Posted: Wednesday, June 05, 2002

LOS ANGELES -- Imagine if Kobe Bryant and Phil Jackson were with the New Jersey Nets instead of the Los Angeles Lakers.

Sounds implausible, but both things nearly happened.

If Jackson had made a different decision in the summer of 1999, and if Bryant hadn't changed his mind the day of the 1996 draft, both could be with the Nets today. Details of that story, along with one other interesting tidbit, were discussed Tuesday on the eve of Game 1 of the NBA Finals. First, the extra tidbit: Shaq's family, when not rooting for the Lakers, cheers for the Nets.

The two-time defending champions couldn't have been any more praiseworthy or diplomatic Tuesday in discussing their opponent from the Eastern Conference.

O'Neal said in his mind, Jason Kidd was the MVP.

Bryant talked about Nets coach Byron Scott being his mentor when they were teammates in Bryant's rookie season of 1996-97.

Jackson lauded the Nets organization for turning the team from a perennial loser into a championship contender overnight.

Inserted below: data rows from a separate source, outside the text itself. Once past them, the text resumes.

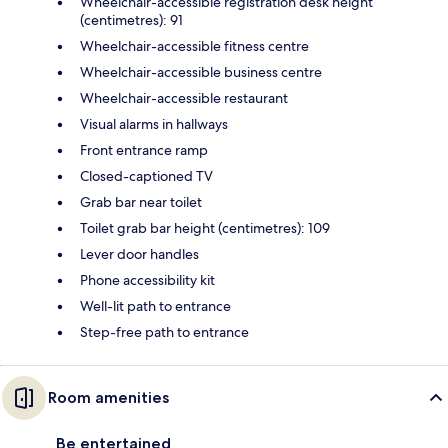
Wheelchair-accessible registration desk height
(centimetres): 91
Wheelchair-accessible fitness centre
Wheelchair-accessible business centre
Wheelchair-accessible restaurant
Visual alarms in hallways
Front entrance ramp
Closed-captioned TV
Grab bar near toilet
Toilet grab bar height (centimetres): 109
Lever door handles
Phone accessibility kit
Well-lit path to entrance
Step-free path to entrance
Room amenities
Be entertained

It's a little strange, but Shaq, Kobe and Phil each have a history with the Nets.

Let's start with Jackson, who not only played two seasons for New Jersey but also began his coaching career there as an assistant to Kevin Loughery from 1979-81. After retiring as coach of the Chicago Bulls following his sixth championship in eight years, Jackson became interested in the Nets again in the summer of 1999 when the team made him a lucrative offer to become head coach.

Jackson had two meetings with the Nets, and his agent, Todd Musburger, recalled having at least four meetings and a series of telephone calls over a six-week period before Jackson decided to turn down the job.

The story of Bryant's involvement with the Nets is equally interesting and more intriguing.

''He was our pick. We had dinner with his parents the night before the draft and we told them he was our choice,'' recalled John Nash, who was New Jersey's general manager at the time.

The afternoon of the draft, Nash received two phone calls -- one from Bryant and one from his agent, Arn Tellem.

''They said Kobe had had a tremendous change of heart,'' Nash said. ''Kobe suggested he wouldn't play in New Jersey.''

Within a couple of hours, Nash learned that the Hornets and Lakers had worked out a deal to sent Vlade Divac to Charlotte for the rights to Bryant.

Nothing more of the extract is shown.